Facultad de Artes Liberales

 

 

No son pocos los analistas que en Estados Unidos calificaron (y lo siguen haciendo) a Barack Obama como un realista disfrazado de liberal. Esto, por supuesto, en materia de política internacional. En la práctica, lo que veían era pragmatismo en su toma de decisiones, a pesar que su electorado vitoreaba -alimentado por un carisma discursivo indiscutible- a un presidente idealista, sobre todo después del descrédito internacional sufrido por la segunda administración de George W. Bush. Ocurría algo similar en la arena internacional, el ahora expresidente representaba, al parecer, una administración que veía en la cooperación y el internacionalismo herramientas fundamentales para la mitigación de una serie de conflictos globales.

Ejemplos sobran. Sus promesas de campaña como el repliegue definitivo de las tropas estadounidenses desde Irak y Afganistán, el cierre de la cárcel de Guantánamo en Cuba, el fortalecimiento de sus alianzas transatlánticas, etc. Ya en el poder, y durante dos administraciones, fue él quien prometió un nuevo trato con el mundo musulmán en su famoso discurso en la Universidad de El Cairo, reestableció relaciones diplomáticas con el régimen de los Castro en Cuba, fue un duro crítico respecto a las políticas expansionistas de Benjamín Netanyahu en Cisjordania, designó a Samantha Power como su embajadora en las Naciones Unidas y, cómo olvidarlo, de la mano de su secretario de Estado, John Kerry, llevaron adelante el ahora discutido acuerdo nuclear con la República Islámica de Irán. Con todo, el realista que siempre fue, ha sido y seguirá siendo, dejaba para muchos un buen recuerdo.

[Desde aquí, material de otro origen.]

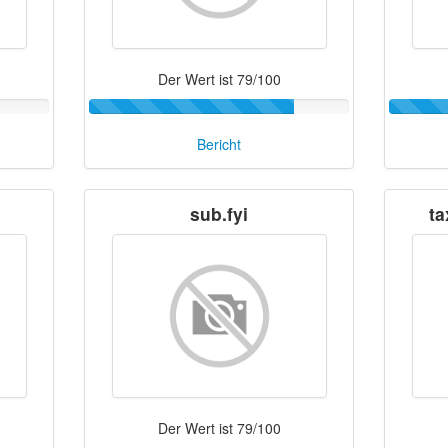
Der Wert ist 79/100
Bericht
sub.fyi
ta
Der Wert ist 79/100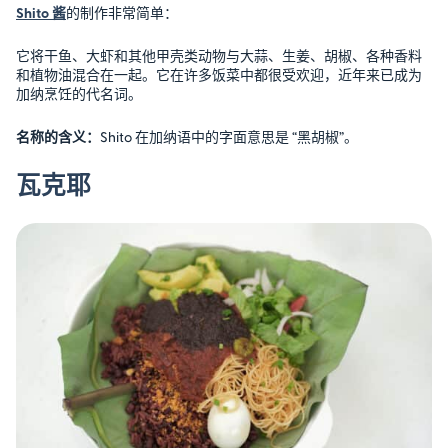
Shito 酱
的制作非常简单：
它将干鱼、大虾和其他甲壳类动物与大蒜、生姜、胡椒、各种香料
和植物油混合在一起。它在许多饭菜中都很受欢迎，近年来已成为
加纳烹饪的代名词。
名称的含义：
Shito 在加纳语中的字面意思是 “黑胡椒”。
瓦克耶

Lo cierto es que la distancia entre la realidad y las promesas (como suele suceder) no dejó de ser importante. Las nefastas consecuencias de la “Primavera Árabe”, la ingobernabilidad y crisis política de Libia, el desastre sirio y el nacimiento del Estado Islámico, las tensiones en el Mar del Sur de China, la anexión rusa de Crimea, los años más violentos que se han experimentado en relación con atentados terroristas de carácter islamista radical, etc., fueron solo algunos de los escenarios con los que debió lidiar el demócrata en la Casa Blanca.

A pesar que es tremendamente complicado comprender (aunque no son pocos los que dudan que exista) la denominada “gran estrategia” de Washington de cara al mundo, hay ciertos problemas de estabilidad geopolítica que no han sufrido grandes modificaciones desde la presidencia de Obama hasta los ya casi dos años del errático Donald Trump. Putin sigue esperando su momento, Beijing sigue creciendo macroeconómicamente, Assad sigue en el poder en Siria, al-Qaeda ha resurgido sistemáticamente en Yemen y el África subsahariana, Pyongyang no da garantía alguna de desnuclearización, Teherán sigue siendo una amenaza importante para la estabilidad regional del Oriente Medio y, por supuesto, para dos de los aliados más importantes de Washington en esta explosiva región: Israel y Arabia Saudita.

En este contexto, una parte importante del mundo se ha escandalizado por la desaparición y muerte del crítico periodista saudí Jamal Khashoggi. De acuerdo a lo que se especula, habría sido asesinado por agentes saudíes en el consulado de dicho país en Estambul. El Washington Post, diario estadounidense donde Khashoggi trabajaba, ha liderado el esfuerzo por esclarecer esta trágica muerte. Ha sido tanta la presión internacional, que tanto Riad como Ankara y Washington se han visto obligados a referirse a esta crisis que podría significar una escalada de tensiones insostenible en Oriente Medio. El secretario de Estado Mike Pompeo ya se reunió con la monarquía saudí y con el presidente Erdogan, en Turquía. Desde Ankara, poco se ha dicho oficialmente, aunque no esperemos que los turcos mantengan el silencio por mucho tiempo. Trump, por su parte y en voz de Pompeo, estaría dispuesto a darle más tiempo a Riad para esclarecer la confusa muerte de Khashoggi. Riad intenta, por su parte, desesperadamente desmarcar a la figura de Mohamed bin Salman de la decisión respecto al asesinato de Khashoggi.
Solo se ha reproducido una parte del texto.